What you return should be the complete data below, word for word, with no pictures in it.

- RECORDS FOR THIS EXERCISE -
%%

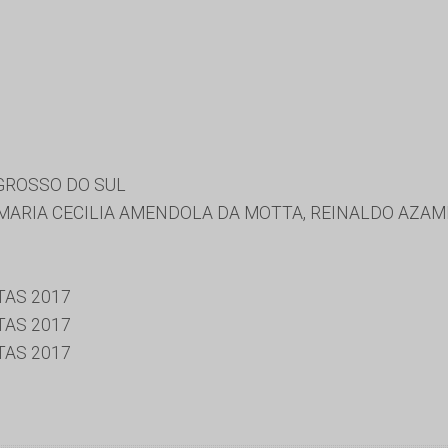
GROSSO DO SUL
MARIA CECILIA AMENDOLA DA MOTTA, REINALDO AZAM
TAS 2017
TAS 2017
TAS 2017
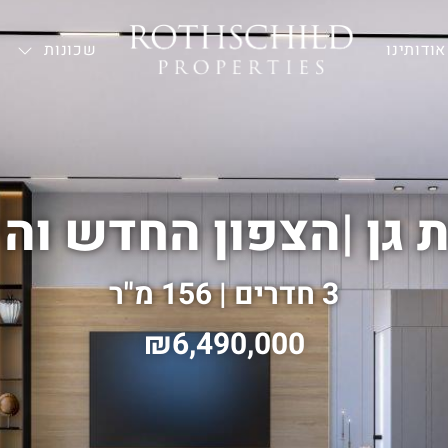
אודותינו
—
שכונות
 גן
|
הצפון החדש והי
3 חדרים | 156 מ"ר
6,490,000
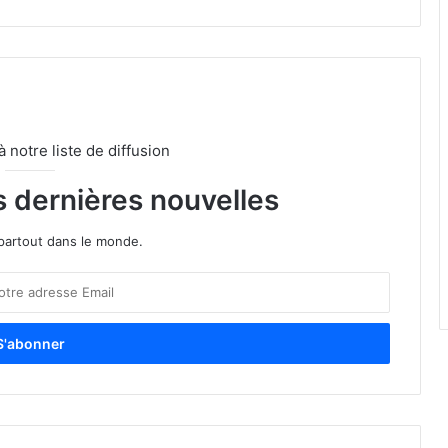
notre liste de diffusion
s dernières nouvelles
partout dans le monde.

%%

- RESPONSE TO THE EXERCISE -
GROSSO DO SUL
MARIA CECILIA AMENDOLA DA MOTTA, REINALDO AZAM
TAS 2017
TAS 2017
TAS 2017
אודותינו
—
שכונות
 גן
|
הצפון החדש והי
3 חדרים | 156 מ"ר
6,490,000
notre liste de diffusion
s dernières nouvelles
partout dans le monde.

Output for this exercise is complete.